The Future
Now, over 30 years after the bombing stopped, the Viengxay Caves Visitor Centre, the LNTA and development partners are working to ensure the research and conservation needed to protect this national historic site.
How can you help to support a sustainable future for the people and heritage of Viengxay?
Take a tour of the caves - your tour fee pays for guide training and conservation of the artefacts and caves.
Stay in Viengxay for a few days - supporting local families who are providing accommodation and food and drinks, along with a warm welcome.
Buy local handicrafts and textiles and support traditional craftsmanship.
Become part of Viengxay's future!
Collections of Artefacts in Viengxay
The Viengxay Caves Visitor Centre management is responsible for the preservation of a number of collections of moveable cultural heritage. These collections contain a rich variety of objects important to Viengxay as the Birthplace of the Lao PDR. These include objects from aligned nations such as Vietnam, China and the USSR.
People used these objects while sheltering in the caves between 1964 and 1973. After the peace treaty in 1973 many of these objects were transferred to the homes of the leaders and to other government buildings near the caves.

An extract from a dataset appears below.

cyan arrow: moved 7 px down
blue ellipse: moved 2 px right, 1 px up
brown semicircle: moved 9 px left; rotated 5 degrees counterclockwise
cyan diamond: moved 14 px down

Good conservation practice aims to provide safe conditions for display and storage for all objects within a collection. Some objects are now displayed in the caves to show what life would have been like for the people who lived in them. However as caves are difficult environments to display objects in, most of the collection is kept in a more suitable environment. This helps to protect the objects from damage that may be caused by mould and pests.
Heritage Protection
The Viengxay Caves Visitor Centre management is also responsible for protecting and managing the many caves, gardens and buildings of heritage significance in and around Viengxay.
Viengxay was proclaimed a place of national heritage significance in 1996. Planning controls protect the sites of heritage significance and the stunning natural landscape.
The staff face many challenges as they work to protect the heritage significance of the sites. The caves were largely abandoned after 1975 and most were stripped of their interior structures. The sites of many of the more remote caves are not even recorded. The restoration of some caves, as well as the preservation of the buildings constructed outside the caves after the cessation of bombing, remains a long-term project of the Memorial Sites Committee.
The Committee is also developing a research programme to document the area and an interpretation strategy that will provide a rich experience for local and international tourists who visit Viengxay.